Taking the derivative of Z with respect to each variable and then multiplying by the respective relative error gives:

ΔZ/Z = (ΔP/P) + (ΔV/V) + (ΔR/R) + (ΔT/T)

Assuming that the errors in each variable are independent, we can estimate the allowable percentage errors in each variable by equating the sum of their respective relative errors to ±1%.

For example, if we assume that the error in Z comes entirely from the pressure measurement, we can set ΔP/P = ±1% and set the other relative errors to zero.

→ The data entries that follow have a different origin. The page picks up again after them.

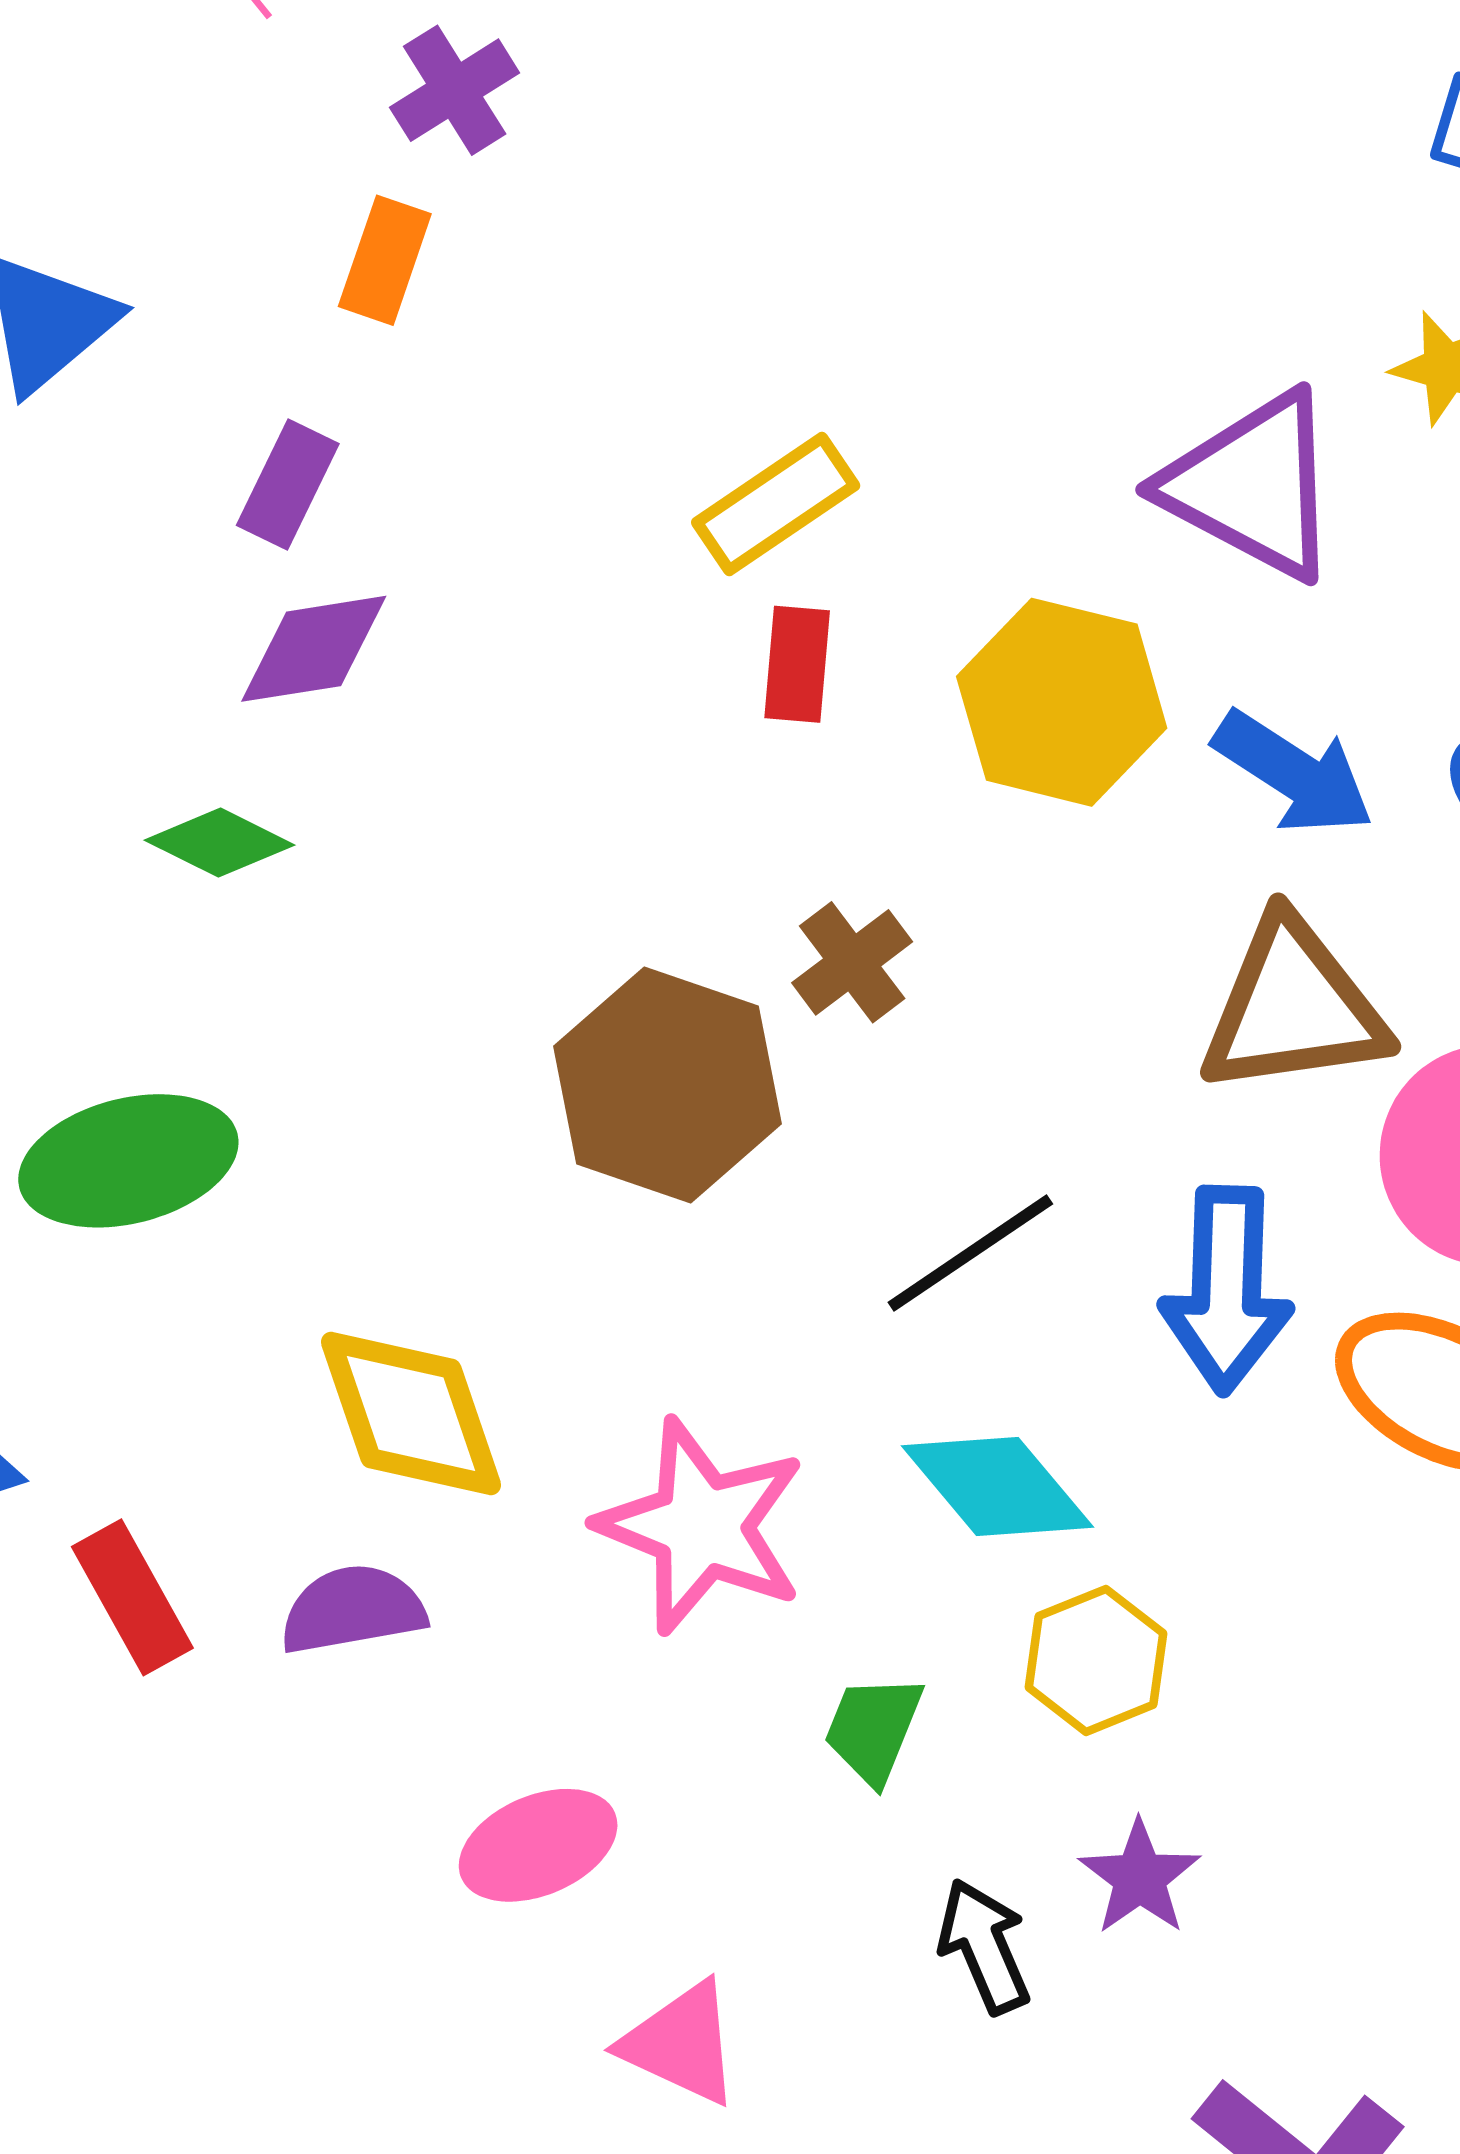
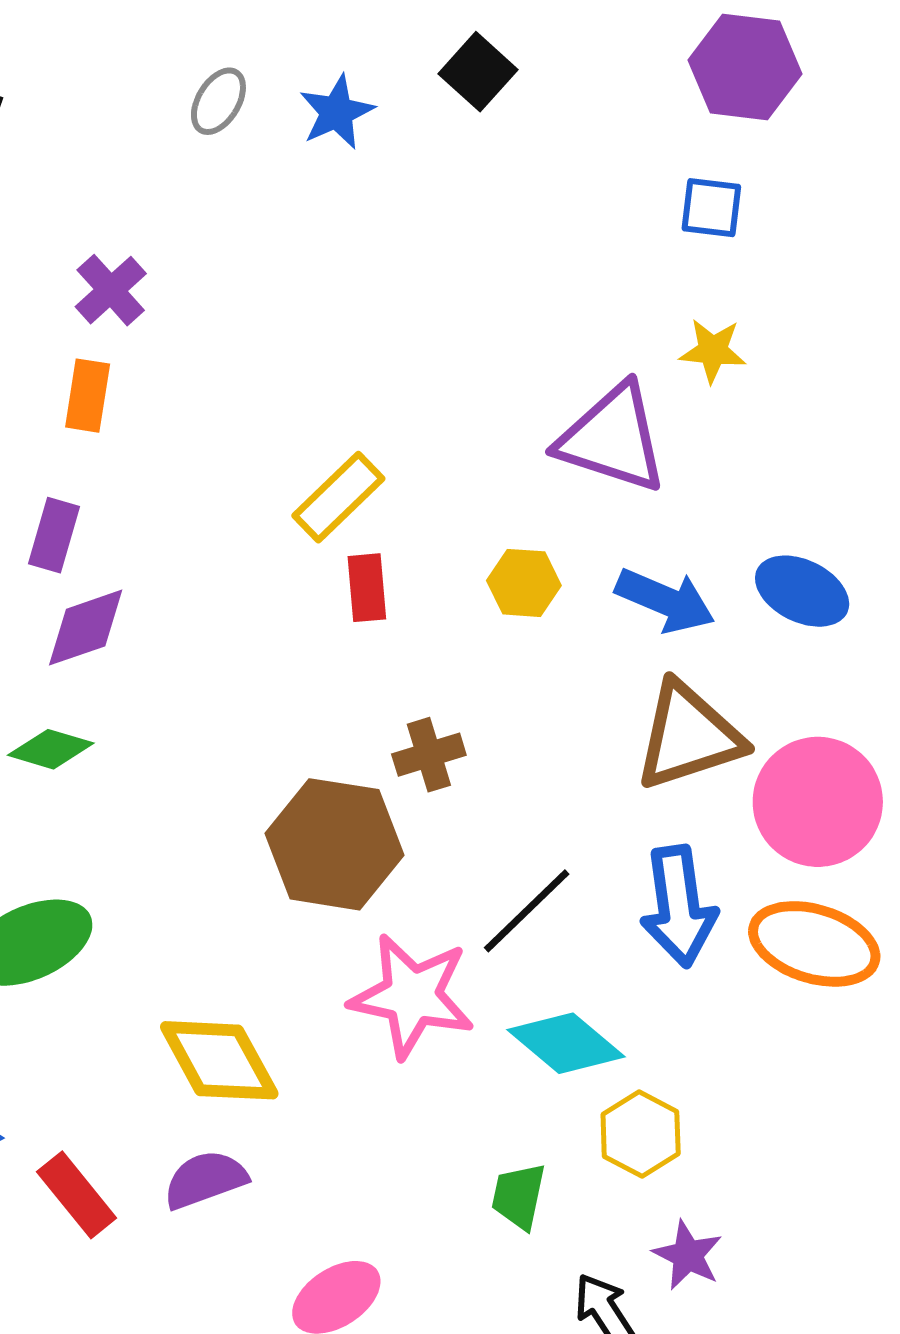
yellow hexagon: (1062, 702) -> (524, 583), size x0.6
brown cross: (852, 962) -> (429, 755), turned 30
pink star: (702, 1526) -> (412, 996), moved

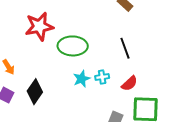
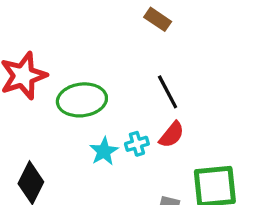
red semicircle: (129, 83) -> (172, 135), moved

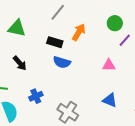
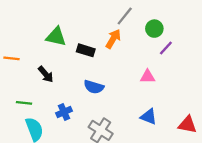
gray line: (58, 12) -> (125, 16), moved
green triangle: (17, 28) -> (56, 37), moved
blue semicircle: (62, 62) -> (94, 87), moved

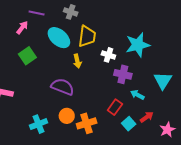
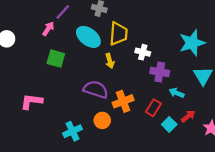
purple line: (37, 13) -> (63, 12), turned -56
cyan star: (138, 45) -> (192, 43), moved
green square: (27, 56) -> (56, 59), turned -36
orange cross: (87, 123) -> (123, 101), moved

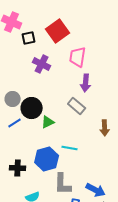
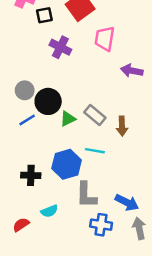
purple arrow: (86, 83) -> (132, 71), moved, turned 96
gray rectangle: (77, 106) -> (95, 115), moved
brown arrow: (105, 128) -> (122, 126), moved

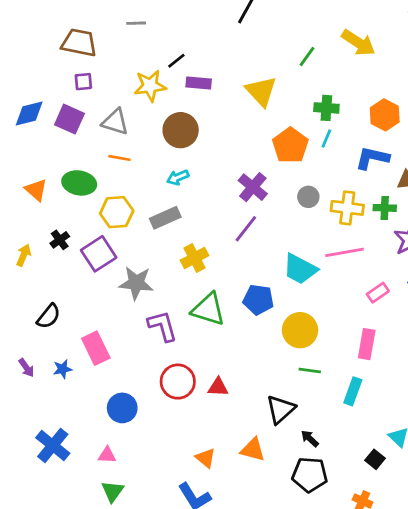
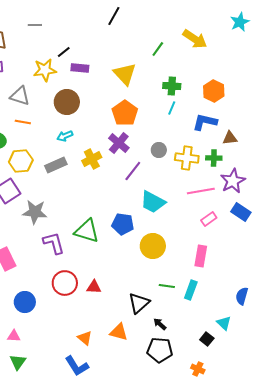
orange pentagon: (290, 145) -> (125, 113), moved
purple line: (246, 229) -> (133, 171), moved
pink line: (344, 252) -> (201, 191), moved
yellow cross: (194, 258) -> (92, 159), moved
green line: (310, 370) -> (167, 286), moved

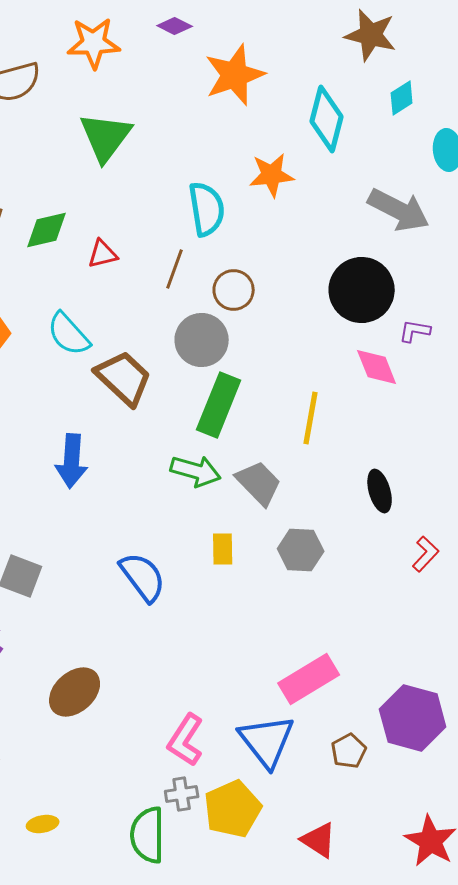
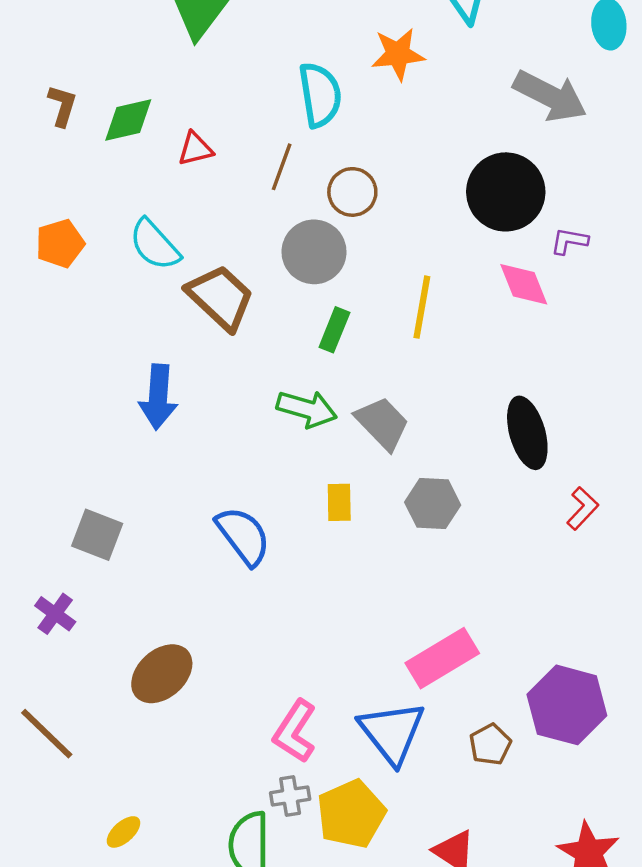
green rectangle: (219, 405) -> (334, 330), size x0.6
yellow line: (311, 418) -> (422, 307), moved
black ellipse: (380, 491) -> (527, 433), size x1.4
yellow ellipse: (43, 824) -> (123, 832), turned -32

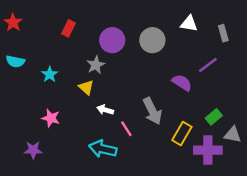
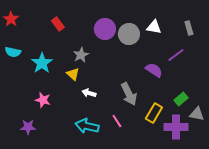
white triangle: (189, 24) -> (154, 27), moved
red rectangle: (69, 28) -> (58, 24), turned -64
purple circle: (112, 40) -> (105, 29), moved
cyan star: (50, 74) -> (42, 63), size x1.5
pink line: (126, 129) -> (117, 121), moved

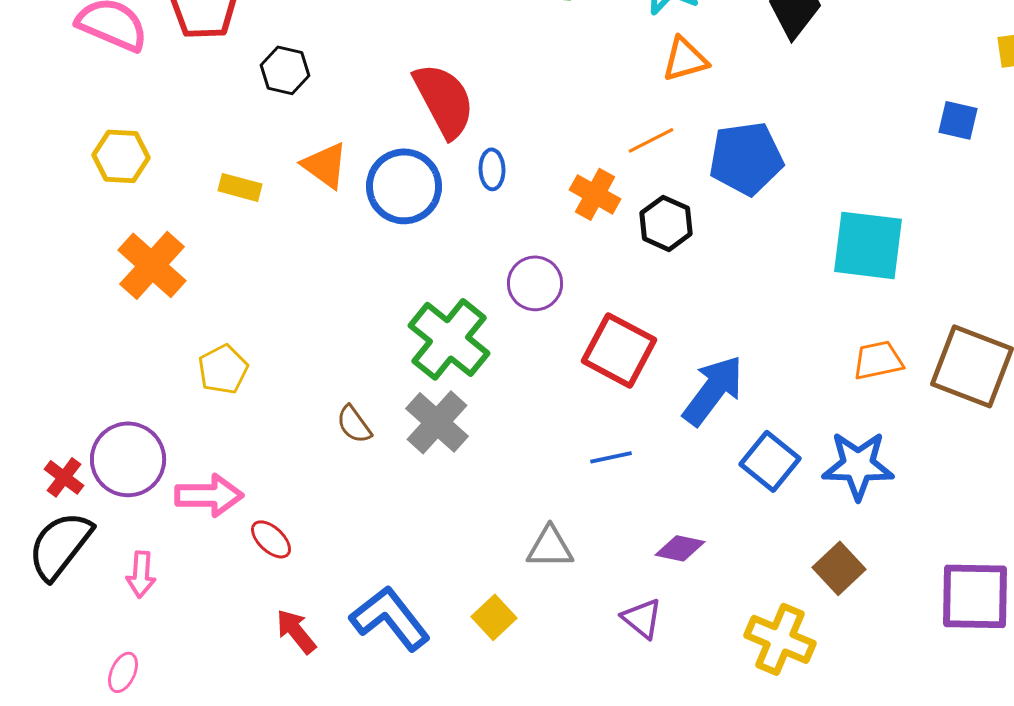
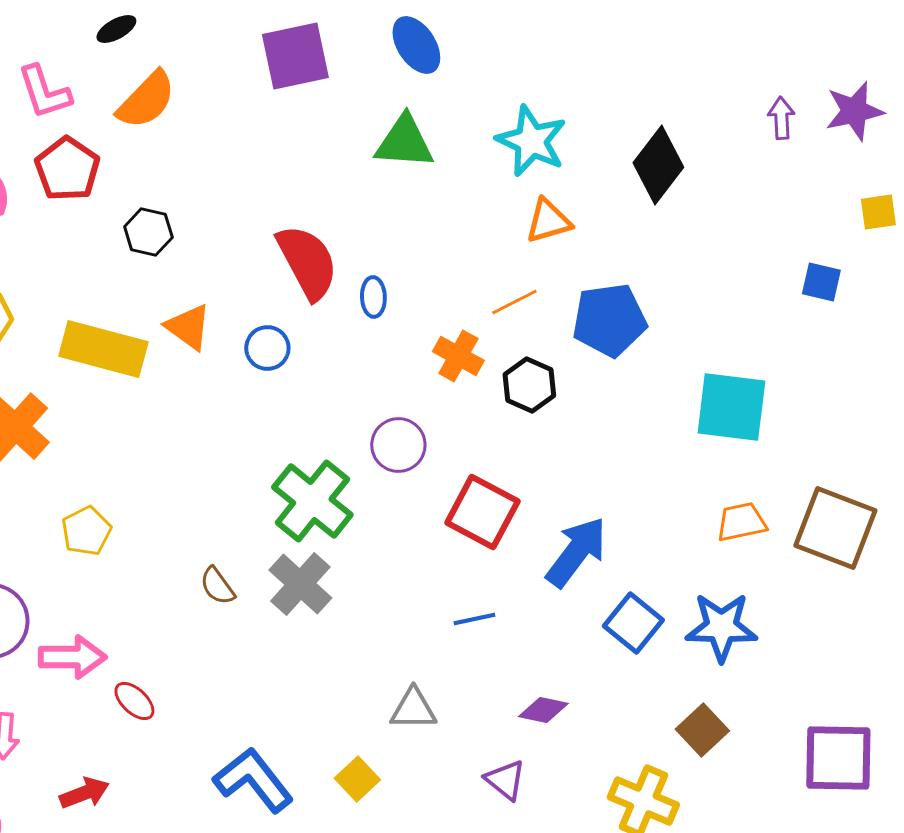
blue ellipse: (492, 169) -> (373, 297), moved
blue circle: (404, 186) -> (267, 348), size x0.6
yellow rectangle: (240, 187) -> (103, 349), size x2.0
red arrow: (296, 631) -> (84, 793), moved, turned 108

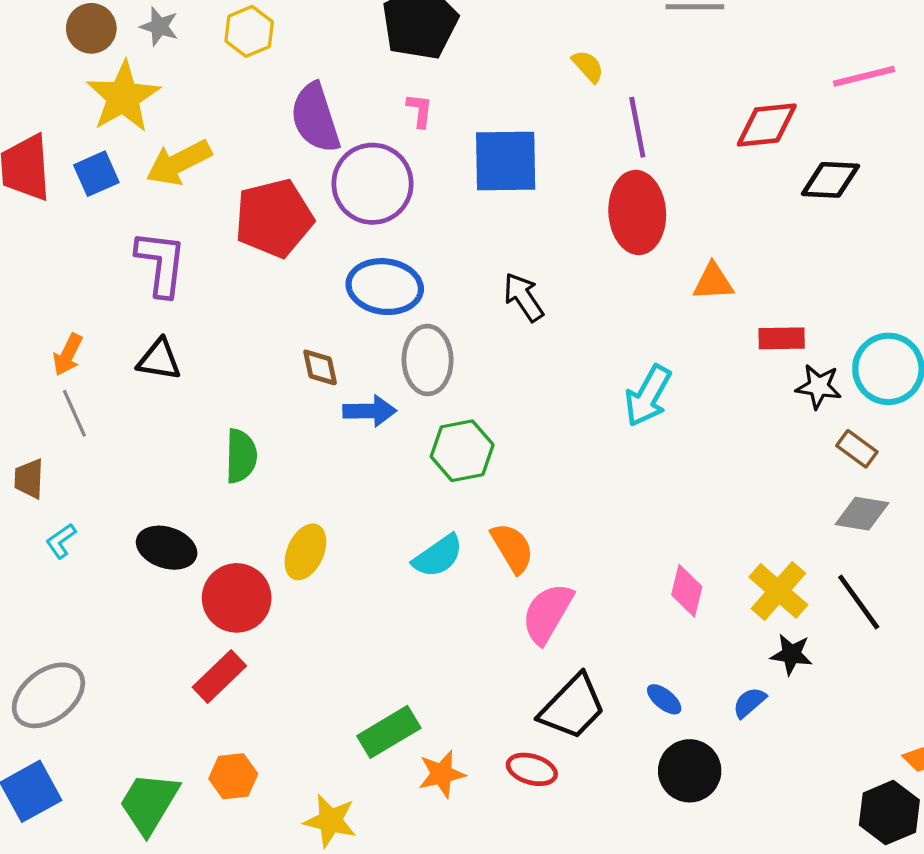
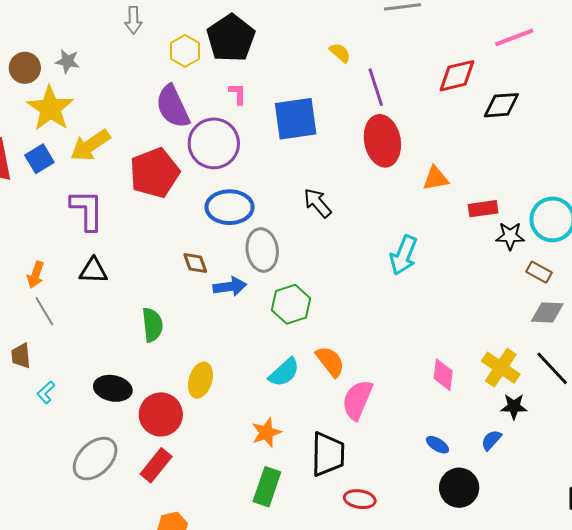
yellow hexagon: (249, 31) -> (185, 51), moved
gray ellipse: (48, 695) -> (95, 459), moved
black trapezoid: (572, 707) -> (328, 454), moved, turned -36
green rectangle: (389, 732) -> (267, 487), turned -33
orange star: (442, 774) -> (266, 433), moved

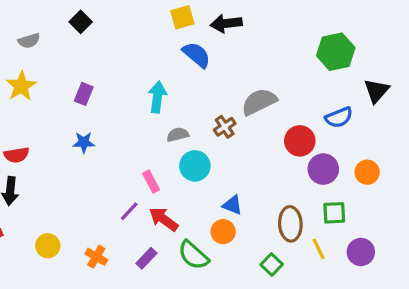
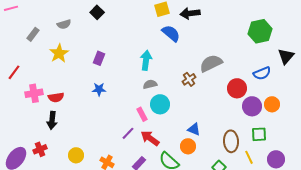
gray semicircle: (178, 135) -> (150, 84), moved
cyan circle: (195, 166) -> (160, 104), moved
orange circle: (367, 172) -> (272, 104), moved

Then we can solve for the other variables:

(ΔP/P) = ±1% = (ΔV/V) + (ΔR/R) + (ΔT/T)

We can repeat this calculation for each variable to determine the allowable percentage errors. Keep in mind that this is an approximate calculation and assumes that the errors in each variable are independent.

(b) To determine the allowable percentage errors in the measured variables to maintain a maximum allowable error in the calculated values of the second virial coefficient B of ±1%, we can use Eq. (3.32):

B = Z - 1

Taking the derivative of B with respect to each variable and then multiplying by the respective relative error gives:

ΔB/B = ΔZ/Z

Assuming that the error in B comes entirely from the compressibility factor Z, we can set ΔZ/Z = ±1%. Then we can set the relative errors in the other variables to zero.

Again, this is an approximate calculation and assumes that the errors in each variable are independent.